Clearly, we are not all of common descent. The north differs from the south, the west differs from the east, mainland India from the islands and mainstream India from the Northeast and tribal India. Third, do we have one common culture? God knows we tried, but the roots of these Indian cultures are too strong, their plurality impossible to smooth out. And what a host of races, tribes, regions, religions we have. So We remain distressingly multicultural.
Fourth, do all of us inhabiting our state speak the same language? You must be joking! There are almost 800 languages in India, of which 24 are officially accepted as strong languages. So how can a country that does not meet any requirement of nationhood claim to be a nation? And if we are not a nation, how can anyone be anti-national?
Nationalism stems from an imagined bond that we in India never really had. It is a contrived idea that cannot contain our motherland. A century ago, in 1917, Tagore had rejected the idea of a nation because it attempted to make a population into a soulless organisation that can only serve political purposes.
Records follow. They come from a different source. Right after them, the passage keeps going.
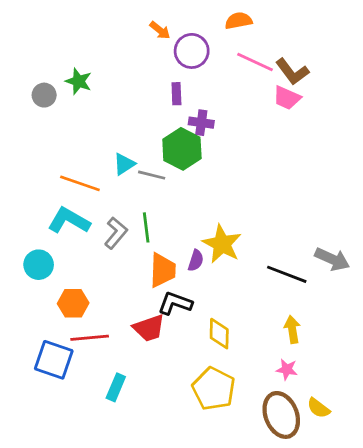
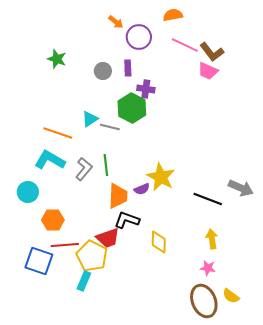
gray circle: (44, 95) -> (103, 71), moved
purple semicircle: (196, 261) -> (142, 189), turned 49
yellow pentagon: (214, 389) -> (92, 256), moved

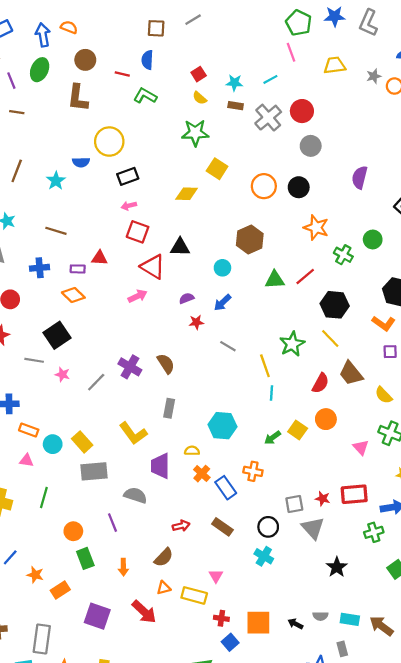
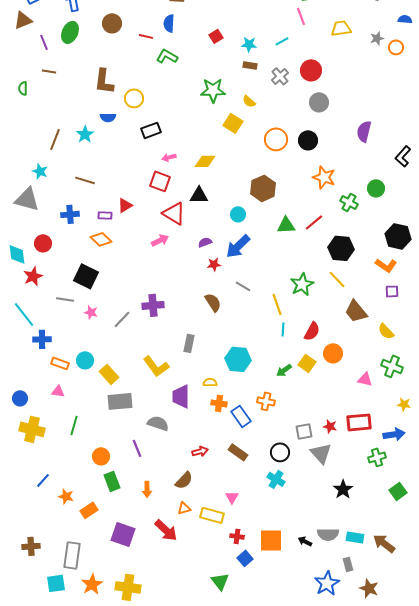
brown L-shape: (78, 98) -> (104, 81), moved
yellow semicircle: (200, 98) -> (249, 101), moved
gray cross: (268, 118) -> (280, 76), size x0.7
yellow circle: (109, 142) -> (134, 98), size x0.7
brown line: (17, 171) -> (55, 139), moved
yellow diamond: (187, 194) -> (205, 161), moved
pink arrow: (129, 206) -> (169, 157), moved
red triangle: (99, 258) -> (125, 205), turned -35
blue arrow: (222, 303) -> (238, 246), size x1.5
black square: (57, 335) -> (86, 276), turned -30
brown semicircle: (166, 364) -> (213, 302), moved
purple cross: (130, 367) -> (153, 305), turned -35
red semicircle: (320, 383) -> (312, 331), moved
cyan circle: (53, 444) -> (85, 360), moved
pink triangle: (361, 447) -> (365, 379), turned -35
orange cross: (202, 474) -> (219, 403), turned -35
gray semicircle: (320, 616) -> (328, 534), size x1.5

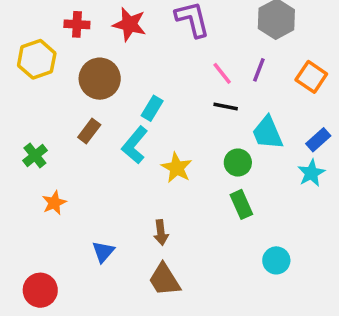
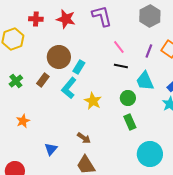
purple line: (259, 70) -> (149, 51), moved
brown circle: (100, 79) -> (59, 57), moved
green cross: (35, 156) -> (16, 81), moved
brown arrow: (161, 232) -> (84, 138), turned -48
cyan circle: (276, 260) -> (150, 154), size x1.6

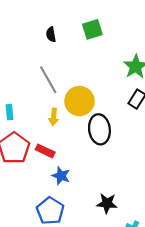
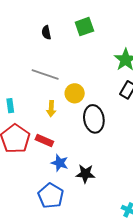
gray line: (48, 80) -> (45, 74), turned -40
yellow circle: (79, 101) -> (75, 93), size x0.7
black star: (107, 203) -> (85, 174), moved

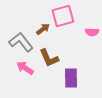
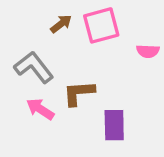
brown arrow: (43, 29) -> (61, 24), moved
brown L-shape: (49, 58) -> (79, 93), turned 110

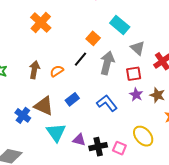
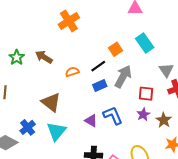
gray triangle: (138, 48) -> (166, 70), moved
brown arrow: (34, 70) -> (44, 57), moved, turned -84
blue rectangle: (72, 99) -> (100, 86), moved
blue cross: (23, 115) -> (28, 127), moved
purple triangle: (79, 140) -> (91, 121), moved

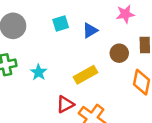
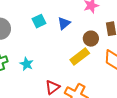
yellow rectangle: (86, 75) -> (80, 56), moved

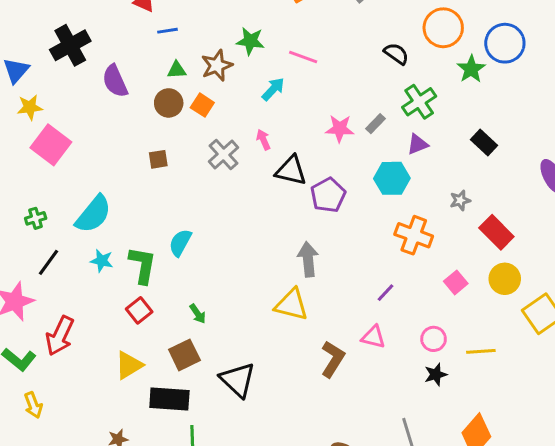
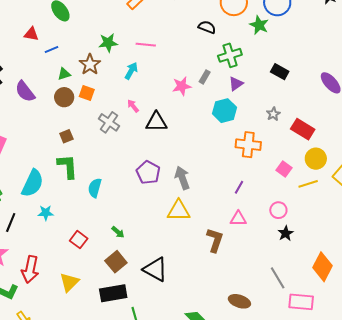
green cross: (419, 102) -> (230, 55), turned 30
purple pentagon: (328, 195) -> (148, 172), moved
green L-shape: (142, 265) -> (68, 166), moved
yellow line: (481, 351) -> (308, 184), moved
yellow triangle: (129, 365) -> (69, 282), moved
Thirty years before India became free, Tagore told the West: “You who live under the delusion that you are free, are every day sacrificing your freedom to this fetish of nationalism...” Besides, India was too diverse to be one nation.
Not much has changed. Does the dalit and the upper caste man who can kill him for harming a cow have equal ownership of this nation? Do the farmers who kill themselves when they can’t pay back a bank loan of a few thousands share the same nation as the corporates who have loans worth billions waived? Do the tribals of Bastar who routinely face rape by security forces, have no access to justice and have any protest silenced by fake encounters live in the same nation as Mumbai’s glitterati?
Our realities are starkly different. Delhi’s view of the nation is very different from the view from the Northeast. In the saffron nation, Nathuram Godse is a hero, Afzal Guru a terrorist. In the non-saffron nation the killer of the Mahatma is no hero, just a murderer. In Kashmir Guru is not a terrorist but a victim of judicial murder. In the saffron nation, Mr Kumar can be jailed as an anti-national just for being at a rally where someone shouted objectionable slogans, but Kuldeep Varshney, the saffron leader who offers on TV and FB a reward of Rs 5 lakh for cutting off Mr Kumar’s tongue, roams free.
If we do want one nation we need to go by one fundamental reality and belief system. We need to go by the Constitution. Not sidestep it ever for reasons of politics, economy, tradition or custom. As long as we don’t doggedly accept the Constitution as our primal truth, we cannot be a nation. Except as a nation of anti-nationals.